Bitsletter #2: The Power of Data Centric ML & Web Vital Enhancements

Bitsletter #2: The Power of Data Centric ML & Web Vital Enhancements

🧠 ML Tip: Follow the Data Centric approach when possible

There are two main approaches when you develop machine learning solutions:

  • Model centric: the data is locked, you improve the models to get better results
  • Data centric: the model is locked, you improve the data to get better results.

As research progresses, the state of the art gets amazingly good in a multitude of tasks. Developing your own model, at your own cost brings diminishing rewards ...

I’m the first tempted to build model from scratch, because it’s fun and educationally important. However, to deliver the highest value, in the shortest time span, it’s not a great approach. How much time did it take for entire teams to build these SOTA models? Is it likely I will beat them in a short amount of time? Do I have the computing resources and enough data to train a huge model from scratch? Realistically not (in many cases).
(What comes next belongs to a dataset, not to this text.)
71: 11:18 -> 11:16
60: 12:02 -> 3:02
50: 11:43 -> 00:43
Let’s introduce another framework:

In this framework the focus is on data. You spend much less time modeling, and much more cleaning, labeling, gathering and preparing data. You leverage the best models available, usually their open source implementation (in your favorite framework), and focus your effort on data quality and quantity.
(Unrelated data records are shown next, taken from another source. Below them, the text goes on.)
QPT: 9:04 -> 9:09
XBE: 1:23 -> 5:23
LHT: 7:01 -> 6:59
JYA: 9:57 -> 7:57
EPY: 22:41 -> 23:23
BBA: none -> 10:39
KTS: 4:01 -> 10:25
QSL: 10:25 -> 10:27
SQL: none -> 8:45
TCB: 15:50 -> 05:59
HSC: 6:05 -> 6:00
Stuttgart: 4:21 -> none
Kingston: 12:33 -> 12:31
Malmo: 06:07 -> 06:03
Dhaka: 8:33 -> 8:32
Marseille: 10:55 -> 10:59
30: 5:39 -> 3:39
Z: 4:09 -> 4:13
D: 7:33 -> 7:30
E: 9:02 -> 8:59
🌐 Web Tip: Improve web vital metrics with lazy loading

Web vitals are group of metrics to measure the quality of the user experience for web applications. The core metrics are: 👉🏽 Largest Content Paint (LCP): measures loading performance.
👉🏽 First Input Delay (FID): measures interactivity.
👉🏽 Cumulative Layout Shift (CLS): measures visual stability.

A good user experience happens below 2.5 seconds LCP100 ms FID and 0.1 CLS: these are guidelines number provided by Google.

If you develop a web application, you now have access to many great JavaScript frameworks: ReactVueAngular, ...  and a myriad of JavaScript libraries thanks to npm and module bundlers.

But it comes at a price ... the size of your application increases.

You might think that powerful computers and high-speed internet alleviates these issues. However an important number of users are still on slow internet connections like 3G and below (e.g in poor countries, ...).

A simple solution to control the web vital metrics of your app is to use lazy loading. The idea is simple, you don’t need to ship the code to render elements outside of the application viewport: since the user doesn’t see them, you should not spend resources on them. The initial load time, interactivity and stability will improve, and as the user navigates your app, you progressively load the required JS code. All Modern frameworks supports lazy loading, start using it to improve user experience.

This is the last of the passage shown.